The PIF has made big purchases in tech and gaming according to media reports. Some of the PIF's highest-profile international investments include the $3.5 billion stake it took in American transportation conglomerate Uber and its $45 billion invested in Softbank's Vision Fund.15 As of late 2022, other high-profile PIF investments included stakes in Alibaba, Paypal, Take-Two Interactive, and META Platforms.16 Under MBS, the PIF has greatly expanded its investments in the United States. In April 2020, the PIF purchased a 5.7% share in Live Nation, the entertainment ticket sales and distribution company in the United States that is the parent of Ticketmaster, for $500 million.[11] The PIF also purchased $370 worth of stocks in the American cruise line Carnival Corp., an 8% stake, in the same month.[12]

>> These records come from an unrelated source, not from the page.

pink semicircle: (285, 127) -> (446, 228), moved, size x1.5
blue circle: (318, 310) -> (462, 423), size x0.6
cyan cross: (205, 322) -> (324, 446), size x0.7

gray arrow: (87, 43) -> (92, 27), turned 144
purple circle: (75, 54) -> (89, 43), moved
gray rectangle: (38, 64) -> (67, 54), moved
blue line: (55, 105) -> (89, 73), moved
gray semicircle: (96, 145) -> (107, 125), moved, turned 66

Mohammed bin Salman's Control of and Decision-Making inside the PIF

Crown Prince Mohammed bin Salman wields significant control over the PIF and exercises unilateral decision-making with little transparency or accountability over the sovereign wealth fund's decisions.

Governance

King Salman made major changes to the government after assuming the throne in 2015, including consolidating several existing council and advisory bodies into two new Saudi Council of Ministers' subcommittees - one for economic matters and the other for security and political matters. Mohammed bin Salman has chaired both subcommittees since 2017, putting him in charge of political, security, and economic affairs for the past 6 years.[13] The economic council, officially the Council of Economic and Development Affairs (CEDA) is responsible for implementing Vision 2030. Mohammed bin Salman has been the chairman of CEDA since it was formed in 2015.[14]

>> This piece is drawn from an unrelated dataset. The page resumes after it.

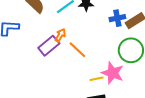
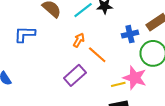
blue cross: (117, 18) -> (130, 34), moved
purple rectangle: (49, 46) -> (75, 75), moved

The PIF was established by royal decree in 1971.[15] Between 1971 and 2015, the PIF was housed under and reported to the Ministry of Finance.[16] In March 2015, the Council of Ministers issued Decree 270, which moved the PIF oversight from the Ministry of Finance to the newly formed CEDA. Since 2015, the Crown Prince has been chairman of the PIF board as well as chairman of its oversight body, the CEDA.[17] In that respect, he has had overall control of the PIF since March 2015.

Saudi Arabia's state finances have long been characterized by a lack of transparency and oversight,[18] but the restructuring and dramatic expansion of the PIF has consolidated - to an unprecedented degree - vast economic power in Saudi Arabia under the Crown Prince alone.

Unilateral Decision-Making

The PIF's 2021 -2025 program strategy ostensibly lays out a robust governance and operations framework. According to the strategy, the PIF's governance and operating model "builds on global best practices" and "ensures transparency." [19] The Investment Committee of the Board of Directors "reviews and endorses PIF's investment activities." There are five committees at the management level that "review strategic and operation activities, and evaluate investment and non-investment proposals before filing them to the Board."

However, recent media reports of actions by the PIF suggest that these institutional safeguards can be circumvented by the Crown Prince.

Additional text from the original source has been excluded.